Breastfeeder’s personality

A new analysis has found that mothers who are more extroverted and less anxious are more likely to breastfeed and to continue to breastfeed than mothers who are introverted or anxious.

Published in the Journal of Advanced Nursing, the study indicates that new mothers with certain personalities may need additional support and education to help them feel confident, self assured, and knowledgeable about breastfeeding.

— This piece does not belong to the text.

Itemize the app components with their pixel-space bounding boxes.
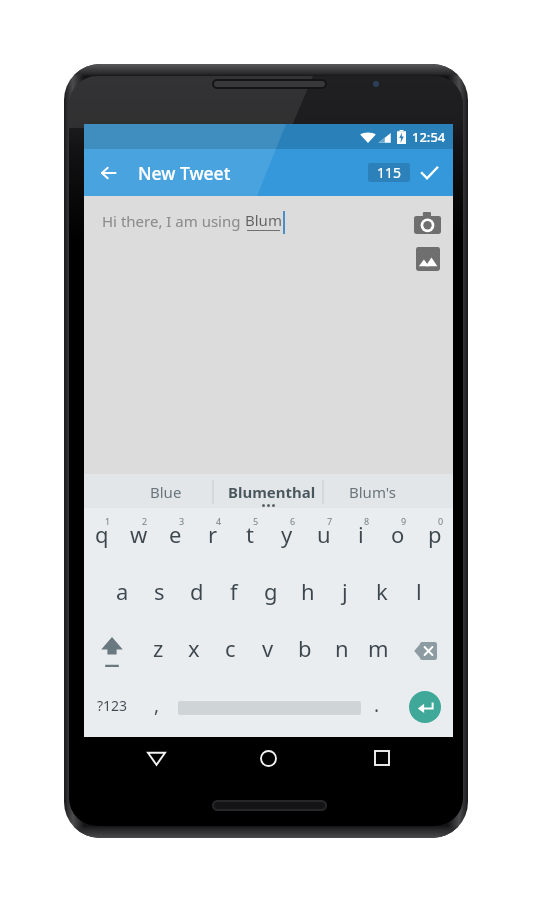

Breastfed babies have lower levels of infections and allergies and are less likely to be overweight, while mothers who breastfeed are less likely to develop certain cancers.
Many factors can affect whether a mother breastfeeds, but mothers who have lots of support, feel confident, and know how to overcome problems are more likely to breastfeed for longer. Understanding what makes a mother feel confident and supported is important to increasing breastfeeding rates. Many studies have looked at the role of mothers’ education, age, and relationships, but the link between breastfeeding and a mother’s personality has not been explored.

Amy Brown, PhD, surveyed 602 mothers with infants aged six to 12 months old, between March and June 2009. The questionnaire examined the mothers’ personalities, how long they breastfed, and their attitudes and experiences of breastfeeding.

Mothers who indicated that they were extroverts and were emotionally stable were significantly more likely to initiate and continue breastfeeding for a longer duration.
Dr Brown believes that the findings can be explained by the link between mothers’ personalities and their attitudes and experiences of breastfeeding. Mothers who were introverted felt more self-conscious about breastfeeding in front of others and were more likely to formula-feed because other people wanted them to. Meanwhile mothers who were anxious found breastfeeding was more difficult and felt that they couldn’t get the support they needed.

“Although they may want to breastfeed, more introverted or anxious mothers may need further support in boosting their confidence and learning about how to solve problems,” said. Dr Brown.